Abstract

OBJECTIVE Meningioma consistency, firmness or softness as it relates to resectability, affects the difficulty of surgery and, to some degree, the extent of resection. Preoperative knowledge of tumor consistency would affect preoperative planning and instrumentation. Several methods of prediction have been proposed, but the majority lack objectivity and reproducibility or generalizability to other surgeons. In a previous pilot study of 20 patients the authors proposed a new method of prediction based on tumor/cerebellar peduncle T2-weighted imaging intensity (TCTI) ratios in comparison with objective intraoperative findings. In the present study they sought validation of this method. METHODS Magnetic resonance images from 100 consecutive patients undergoing craniotomy for meningioma resection were evaluated preoperatively. During surgery a consistency grade was prospectively applied to lesions by the operating surgeon, as determined by suction and/or cavitron ultrasonic surgical aspirator (CUSA) intensity. Consistency grades were A, soft; B, intermediate; and C, fibrous. Using T2-weighted MRI sequences, TCTI ratios were calculated. Analysis of the TCTI ratios and intraoperative tumor consistency was completed with ANOVA and receiver operating characteristic curves.

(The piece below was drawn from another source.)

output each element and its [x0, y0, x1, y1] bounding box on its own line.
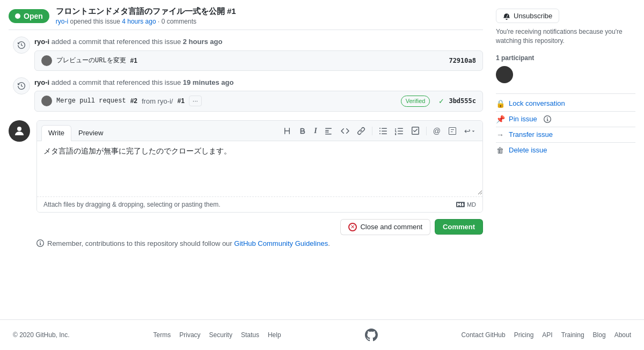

RESULTS Of the 100 tumors evaluated, 50 were classified as soft, 29 as intermediate, and 21 as firm. The median TCTI ratio for firm tumors was 0.88; for intermediate tumors, 1.5; and for soft tumors, 1.84. One-way ANOVA comparing TCTI ratios for these groups was statistically significant (p < 0.0001). A single cutoff TCTI value of 1.41 for soft versus firm tumors was found to be 81.9% sensitive and 84.8% specific. CONCLUSIONS The authors propose this T2-based method of tumor consistency prediction with correlation to objective intraoperative consistency. This method is quantifiable and reproducible, which expands its usability. Additionally, it places tumor consistency on a graded continuum in a clinically meaningful way that could affect preoperative surgical planning.